I stood looking at the well-ordered buildings and the people walking and talking purposefully together and when someone asked if they could help me I told them, as I always did, that I was a traveller. The young woman looked at me intrigued, her eyes catching mine.
‘Do you know the Rhyme, sir? Do you know the uses of Dittander and Vervain, the properties of King Henry and St John's Wort?'
I smiled at her, as it had been a long time since anyone had used those names to me. Then I nodded slowly and she broke into laughter.
‘You are Paul Herbmaster? Paul Allseason? The Spiceman and the Herblord! I had thought you were a story and now you walk into our University and you are no older than I am!'
She took me to a room and gave me all I asked for, which was little enough: a wash bowl, a fire, a pot for stirring. Her name was Elvira and I stayed with her for a long time. She was in fact perhaps twenty years younger than I although no-one ever asked my age or thought it strange that I should come to them a young man when they had heard stories of me for thirty years or more.
Each morning she would ask me, ‘Are you leaving today, Paul?'
And each morning I would think about the madness of the world outside and how perhaps by teaching these people, who would stay for a day, or a week, or a year, or ten years, we were doing some good and I would reply.
‘Not today, Elvira. Perhaps tomorrow.'
She would smile and kiss me and I would take two pots and make stew all day and a steady stream of visitors would come to talk, to swap stories and ideas and ask my advice.
One day Elvira came to me and sat before me.
‘Paul, I am getting old and yet you go on. I don't come to ask how this can be or how I can learn it from you. You have told us time again that to each is allotted a space in the world and we use it as it falls to us. I only fear that my time is nearly over. I want you to know that I feel that I am so fortunate to have lived this life with you.'
I looked down at my young girl and saw that on the surface she had indeed become an old woman. I had been at the University for perhaps fifty years and of those who had first greeted me only Elvira was left. I was ninety years old at least and my time had been so full at this place that I had not noticed the passing years.

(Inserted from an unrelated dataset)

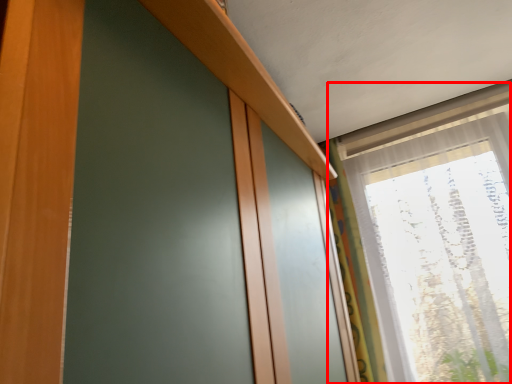 Question: From the image's perspective, where is window (annotated by the red box) located relative to curtain?

Choices:
 (A) below
 (B) above

Answer: (B)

That Spring Elvira passed away and I determined to go away and see whether our teachings had made a difference to the world. I walked many miles and yet it seemed as though no time had passed at all. I walked, as always, with a purpose. Always learning new things, but I had a direction too.

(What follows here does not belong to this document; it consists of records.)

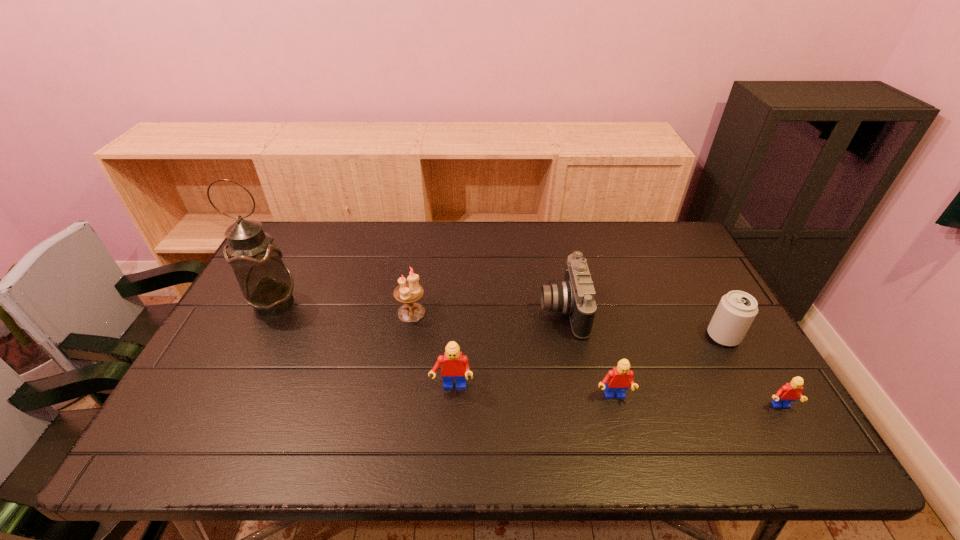 You are a GUI agent. You are given a task and a screenshot of the screen. Output one action in this format:
    pyautogui.click(x=<x>, y=<y>)
    Task: Click on the free location located on the back of the can
    This screenshot has width=960, height=540.
    Given the screenshot: What is the action you would take?
    pyautogui.click(x=678, y=254)

Identify the location of vacant space located on the front-facing side of the camera. (429, 310).

Find the location of `free space located on the front-facing side of the camera`. free space located on the front-facing side of the camera is located at coordinates (457, 310).

You are a GUI agent. You are given a task and a screenshot of the screen. Output one action in this format:
    pyautogui.click(x=<x>, y=<y>)
    Task: Click on the vacant space located 0.170m on the front-facing side of the camera
    
    Given the screenshot: What is the action you would take?
    pyautogui.click(x=481, y=310)

Locate an element on the screen. This screenshot has width=960, height=540. free location located 0.170m on the front of the candle holder is located at coordinates (401, 373).

You are a GUI agent. You are given a task and a screenshot of the screen. Output one action in this format:
    pyautogui.click(x=<x>, y=<y>)
    Task: Click on the vacant space located 0.320m on the right of the leftmost object
    
    Given the screenshot: What is the action you would take?
    pyautogui.click(x=407, y=303)

Locate an element on the screen. This screenshot has width=960, height=540. object that is at the left edge is located at coordinates (266, 282).

Where is `Lego that is at the right edge`? Image resolution: width=960 pixels, height=540 pixels. Lego that is at the right edge is located at coordinates (791, 391).

This screenshot has width=960, height=540. Find the location of `can that is at the right edge`. can that is at the right edge is located at coordinates (736, 310).

Locate an element on the screen. This screenshot has width=960, height=540. object located in the near right corner section of the desktop is located at coordinates (791, 391).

I came to the village across the hilltop where I had played as a child. Of course, no-one would know me there now but I wanted to see again the old herb garden and I wondered whether another wise woman was sitting stirring and talking at the hearth.

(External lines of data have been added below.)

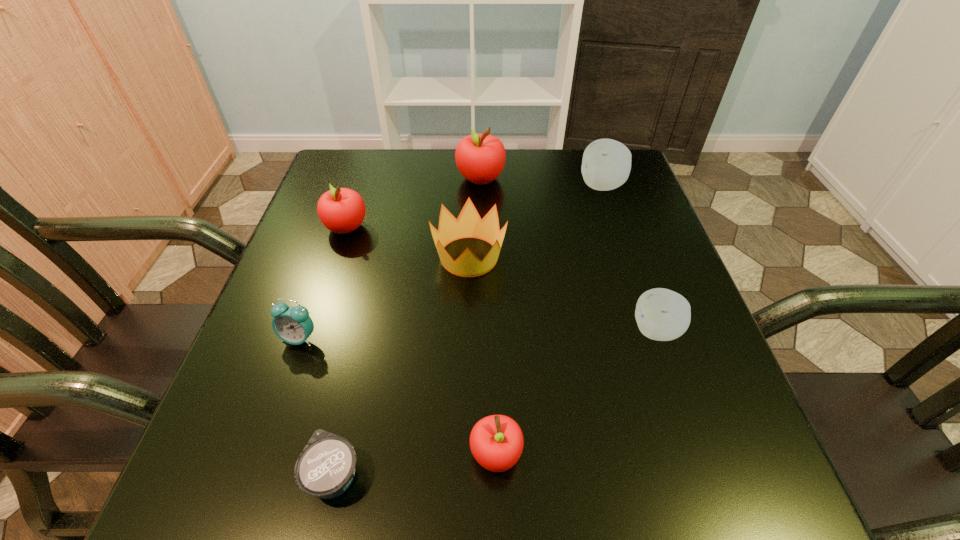 Locate an element on the screen. Image resolution: width=960 pixels, height=540 pixels. free space between the smaller white apple and the alarm clock is located at coordinates (478, 334).

This screenshot has height=540, width=960. Find the location of `object identified as the seventh closest to the shortest object`. object identified as the seventh closest to the shortest object is located at coordinates pos(606,164).

Locate an element on the screen. the fourth closest object relative to the biggest red apple is located at coordinates (661, 314).

Identify the location of apple that is the third closest one to the alarm clock. (480, 158).

You are a GUI agent. You are given a task and a screenshot of the screen. Output one action in this format:
    pyautogui.click(x=<x>, y=<y>)
    Task: Click on the closest apple to the alarm clock
    The height and width of the screenshot is (540, 960).
    Given the screenshot: What is the action you would take?
    pyautogui.click(x=341, y=210)

Select which red apple appears as the third closest to the nearer white apple. Please provide its 2D coordinates. Your answer should be formatted as a tuple, i.e. [(x, y)], where the tuple contains the x and y coordinates of a point satisfying the conditions above.

[(341, 210)]

Choose which red apple is the second nearest neighbor to the smallest red apple. Please provide its 2D coordinates. Your answer should be formatted as a tuple, i.e. [(x, y)], where the tuple contains the x and y coordinates of a point satisfying the conditions above.

[(480, 158)]

Image resolution: width=960 pixels, height=540 pixels. What are the coordinates of `free spot that satisfies the following two spatial constraints: 1. on the back side of the bigger white apple; 2. on the left side of the third object from left to right` in the screenshot? It's located at point(398,186).

Where is `free space that satisfies the following two spatial constraints: 1. on the back side of the leftmost red apple; 2. on the right side of the biggest red apple`? free space that satisfies the following two spatial constraints: 1. on the back side of the leftmost red apple; 2. on the right side of the biggest red apple is located at coordinates (362, 179).

What are the coordinates of `vacant region that satisfies the following two spatial constraints: 1. on the face of the nearest red apple; 2. on the left side of the alarm clock` in the screenshot? It's located at (259, 454).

I knocked on the old cottage door and heard a quiet ‘Enter'.
There was a fire, just like there used to be. And there was my Grandmother with two pots in front of her.
‘Come in, Paul.'
I sat at the floor opposite her, just as I used to and she took a bowl in her hand.
‘Herbs, Paul, or Spices?'
I smiled.
‘Herbs, Grandmother. It's always been herbs.'
She ladled the broth into a bowl and one for herself, then she took up a root that I recognised and broke the stem.
‘I have waited many years for this moment, Paul. As Camlin used to say, life without spices can be a dull thing. You still have much to offer and you have my blessing.'
She reached over and kissed my cheek, and then she took a single bite of the root.
We sat and talked as the dusk wore on and she got quieter and her eyes drooped as the Cowbane did its work. The next morning I carried her to the garden and began to dig.